▶ _To do_
Only one portion of the data is to be written out: from the line bearing "auch das gestiegene" through the line bearing "third parties.". Write it exactly as it appears.

▶ _Records for this exercise_
>>>
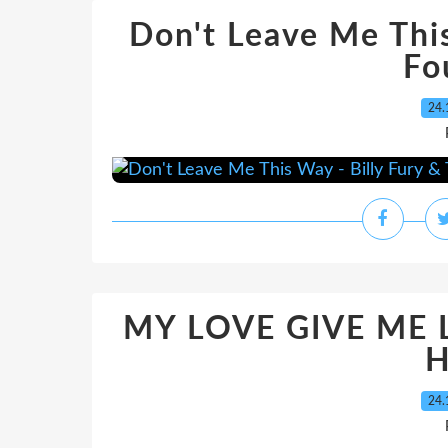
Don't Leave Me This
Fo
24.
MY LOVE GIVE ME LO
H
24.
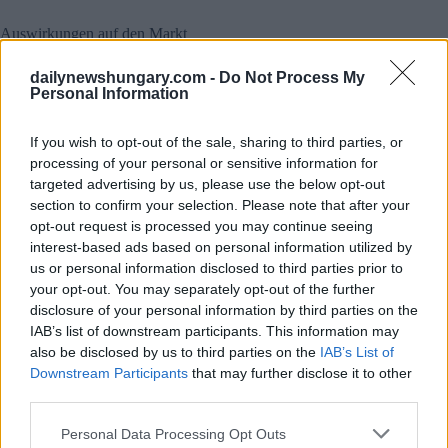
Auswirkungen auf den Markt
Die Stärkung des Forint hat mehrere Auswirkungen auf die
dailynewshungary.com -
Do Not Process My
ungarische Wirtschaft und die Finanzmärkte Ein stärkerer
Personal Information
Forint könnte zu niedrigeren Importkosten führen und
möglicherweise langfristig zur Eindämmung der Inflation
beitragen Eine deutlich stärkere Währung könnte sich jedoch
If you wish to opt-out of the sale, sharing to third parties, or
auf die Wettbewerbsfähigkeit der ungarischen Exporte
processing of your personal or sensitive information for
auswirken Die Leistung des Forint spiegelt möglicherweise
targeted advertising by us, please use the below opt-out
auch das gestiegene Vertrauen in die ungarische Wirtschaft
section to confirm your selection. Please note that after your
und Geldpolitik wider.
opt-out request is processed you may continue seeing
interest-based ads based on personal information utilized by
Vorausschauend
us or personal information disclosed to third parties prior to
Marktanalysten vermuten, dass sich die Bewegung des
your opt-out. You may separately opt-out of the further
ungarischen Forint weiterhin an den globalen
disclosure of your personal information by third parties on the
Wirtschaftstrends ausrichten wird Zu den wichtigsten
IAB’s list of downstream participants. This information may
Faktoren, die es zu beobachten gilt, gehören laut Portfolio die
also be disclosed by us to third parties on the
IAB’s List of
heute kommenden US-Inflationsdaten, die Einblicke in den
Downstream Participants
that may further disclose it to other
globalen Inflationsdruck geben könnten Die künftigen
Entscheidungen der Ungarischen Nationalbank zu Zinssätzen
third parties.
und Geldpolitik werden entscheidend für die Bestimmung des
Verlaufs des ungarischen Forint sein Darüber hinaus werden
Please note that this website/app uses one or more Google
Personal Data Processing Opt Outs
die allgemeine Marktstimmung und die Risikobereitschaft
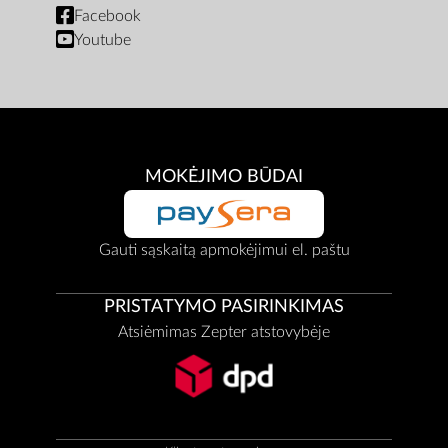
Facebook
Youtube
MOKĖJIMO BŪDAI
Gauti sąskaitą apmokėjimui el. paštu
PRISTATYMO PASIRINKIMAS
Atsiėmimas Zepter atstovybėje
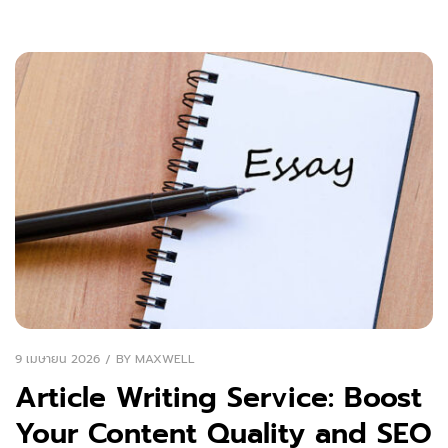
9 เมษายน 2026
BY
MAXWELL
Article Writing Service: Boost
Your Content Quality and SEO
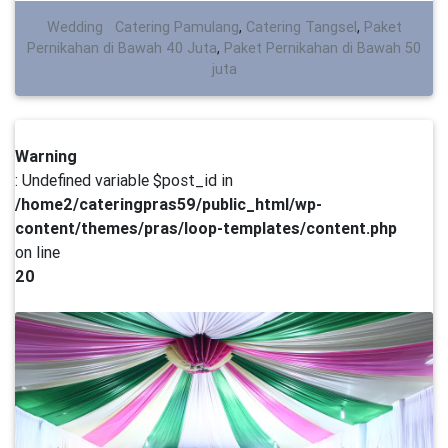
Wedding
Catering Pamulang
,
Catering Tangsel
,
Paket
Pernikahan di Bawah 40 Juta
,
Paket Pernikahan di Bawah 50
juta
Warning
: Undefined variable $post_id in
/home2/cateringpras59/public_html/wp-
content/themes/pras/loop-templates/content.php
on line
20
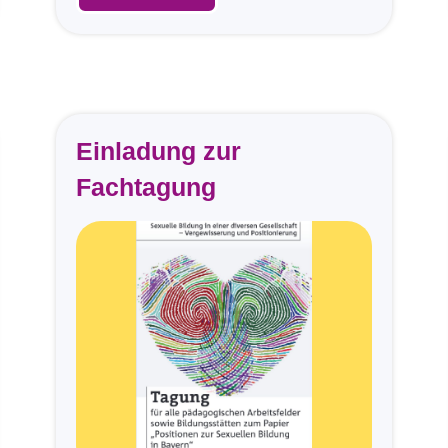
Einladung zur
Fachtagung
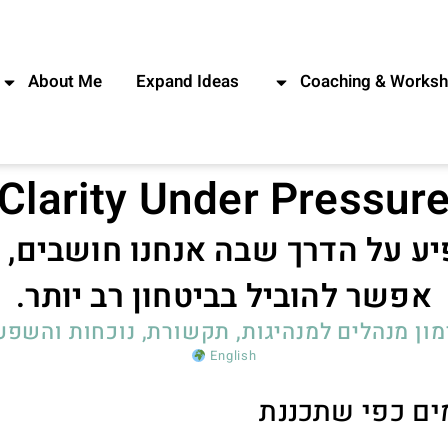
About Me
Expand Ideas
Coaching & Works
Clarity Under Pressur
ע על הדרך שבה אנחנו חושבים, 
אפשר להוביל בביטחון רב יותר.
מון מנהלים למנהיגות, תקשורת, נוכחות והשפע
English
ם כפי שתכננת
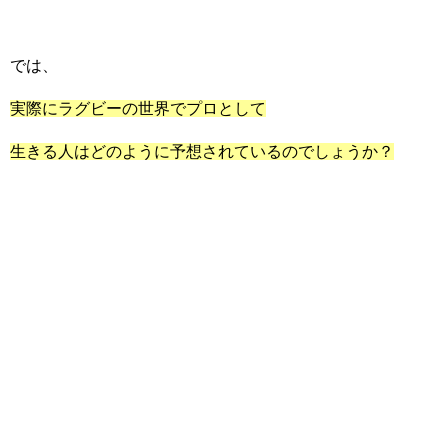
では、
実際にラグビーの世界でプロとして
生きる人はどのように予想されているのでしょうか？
<<<
▶ _Response to this exercise_
auch das gestiegene Vertrauen in die ungarische Wirtschaft
section to confirm your selection. Please note that after your
und Geldpolitik wider.
opt-out request is processed you may continue seeing
interest-based ads based on personal information utilized by
Vorausschauend
us or personal information disclosed to third parties prior to
Marktanalysten vermuten, dass sich die Bewegung des
your opt-out. You may separately opt-out of the further
ungarischen Forint weiterhin an den globalen
disclosure of your personal information by third parties on the
Wirtschaftstrends ausrichten wird Zu den wichtigsten
IAB’s list of downstream participants. This information may
Faktoren, die es zu beobachten gilt, gehören laut Portfolio die
also be disclosed by us to third parties on the
IAB’s List of
heute kommenden US-Inflationsdaten, die Einblicke in den
Downstream Participants
that may further disclose it to other
globalen Inflationsdruck geben könnten Die künftigen
Entscheidungen der Ungarischen Nationalbank zu Zinssätzen
third parties.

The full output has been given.